Each of the entries below is to be written out exactly, and the images skipped.

§ **DATA SUPPLIED**:
=====
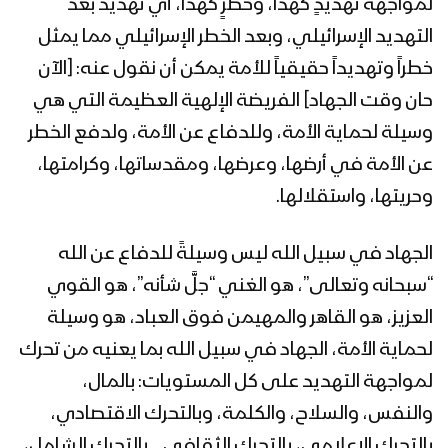
لمواجهة تهديدٍ كهذا، وخطرٍ كهذا، أي تهديد بعد
زامل ياقدس جاك الفتح – عيسى الليث
التهديد الإسرائيلي، وبعد الخطر الإسرائيلي مما يمثل
1443هـ
خطراً وتهديداً حقيقياً للأمة يمكن أن نقول عنه: [الآن
حان وقت الجهاد] الفريضة الإلهية العظيمة التي هي
الكيان المؤقت – فرقة أنصار الله 1443هـ
وسيلة لحماية الأمة، وللدفاع عن الأمة، ولدفع الخطر
عن الأمة في أرضها، وعرضها، ومقدساتها، وكرامتها،
وحريتها، واستقلالها.
كليب فلسطين | عيسى الليث – عبد
السلام القحوم – إبراهيم الجلال – 1442هـ
الجهاد في سبيل الله ليس وسيلةً للدفاع عن الله
“سبحانه وتعالى”، هو الغني “جلَّ شأنه”، هو القوي
العزيز، هو القاهر والمهيمن فوق العباد، هو وسيلة
ميادين الجهاد – مباركة انتصار المقاومة
لحماية الأمة، الجهاد في سبيل الله بما يعنيه من تحرك
الفلسطينية في معركة سيف القدس –
من جبهات الجوف
لمواجهة التهديد على كل المستويات: بالمال،
والنفس، والسلاح، والكلمة، وبالتحرك الاقتصادي،
زامل قضيتنا الأساسية | عيسى الليث
بالتحرك الإعلامي، بالتحرك الثقافي… بالتحرك الشامل،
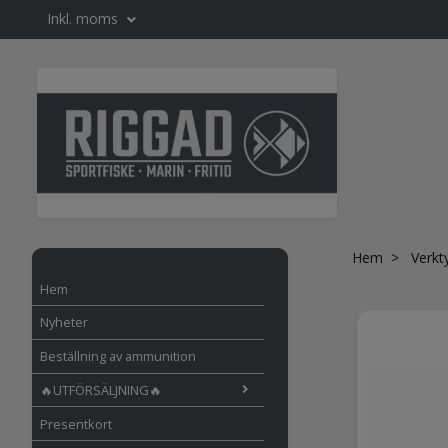
Inkl. moms
Hem
Verkt
Hem
Nyheter
Beställning av ammunition
🔥UTFÖRSÄLJNING🔥
Presentkort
=====
§ **WRITTEN ANSWER**:
لمواجهة تهديدٍ كهذا، وخطرٍ كهذا، أي تهديد بعد
زامل ياقدس جاك الفتح – عيسى الليث
التهديد الإسرائيلي، وبعد الخطر الإسرائيلي مما يمثل
1443هـ
خطراً وتهديداً حقيقياً للأمة يمكن أن نقول عنه: [الآن
حان وقت الجهاد] الفريضة الإلهية العظيمة التي هي
الكيان المؤقت – فرقة أنصار الله 1443هـ
وسيلة لحماية الأمة، وللدفاع عن الأمة، ولدفع الخطر
عن الأمة في أرضها، وعرضها، ومقدساتها، وكرامتها،
وحريتها، واستقلالها.
كليب فلسطين | عيسى الليث – عبد
السلام القحوم – إبراهيم الجلال – 1442هـ
الجهاد في سبيل الله ليس وسيلةً للدفاع عن الله
“سبحانه وتعالى”، هو الغني “جلَّ شأنه”، هو القوي
العزيز، هو القاهر والمهيمن فوق العباد، هو وسيلة
ميادين الجهاد – مباركة انتصار المقاومة
لحماية الأمة، الجهاد في سبيل الله بما يعنيه من تحرك
الفلسطينية في معركة سيف القدس –
من جبهات الجوف
لمواجهة التهديد على كل المستويات: بالمال،
والنفس، والسلاح، والكلمة، وبالتحرك الاقتصادي،
زامل قضيتنا الأساسية | عيسى الليث
بالتحرك الإعلامي، بالتحرك الثقافي… بالتحرك الشامل،
Inkl. moms
Hem
Verkt
Hem
Nyheter
Beställning av ammunition
🔥UTFÖRSÄLJNING🔥
Presentkort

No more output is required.